一开始感觉要直接做三组平均,写了个peakaverage.sh 暂时没用上
#!/bin/bash
# Define input and output directories
INPUT_DIR="/home/data/t210424/ac4c/bam"
OUTPUT_DIR="/home/data/t210424/ac4c/peaksaverage"
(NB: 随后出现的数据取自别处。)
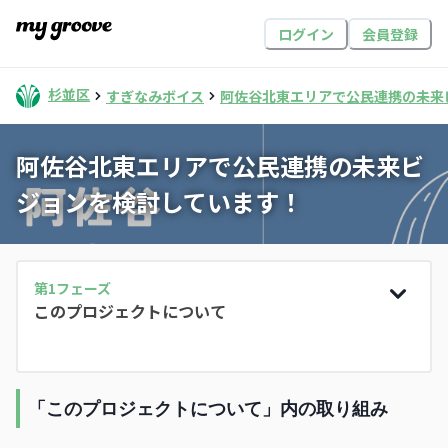
ログイン
会員登録
杉並区
すぎなみボイス
阿佐谷北東エリアで公民連携の未来
阿佐谷北東エリアで公民連携の未来ビ
ジョンを検討しています！
第
1
フェーズ
このプロジェクトについて
「このプロジェクトについて」内の取り組み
# Create output directory if it doesn't exist
mkdir -p "$OUTPUT_DIR"
# Change to input directory
cd "$INPUT_DIR"
# Call peaks for Sham group
macs2 callpeak \
-t Sham2_IP.bam Sham3_IP.bam Sham4_IP.bam \
-c Sham_Input.bam \
-f BAMPE \
-g mm \
-n Sham_group \
--outdir "$OUTPUT_DIR" \
--broad \
--broad-cutoff 0.1 \
-q 0.01 \
--nomodel \
--extsize 200 \
--keep-dup all
# Call peaks for SNI group
macs2 callpeak \
-t SNI1_IP.bam SNI2_IP.bam SNI4_IP.bam \
-c SNI_Input.bam \
-f BAMPE \
-g mm \
-n SNI_group \
--outdir "$OUTPUT_DIR" \
--broad \
--broad-cutoff 0.1 \
-q 0.01 \
--nomodel \
--extsize 200 \
--keep-dup all
单个样本的callpeak其实和之前一样,不过文件名改过了干脆重新call了,脚本是peaksingle.sh
#!/usr/bin/env bash
set -euo pipefail
bam=/home/data/t210424/ac4c/bam
out=/home/data/t210424/ac4c/peaksingle
mkdir -p "$out"
declare -A IN=( ["Sham"]=Sham_Input.bam ["SNI"]=SNI_Input.bam )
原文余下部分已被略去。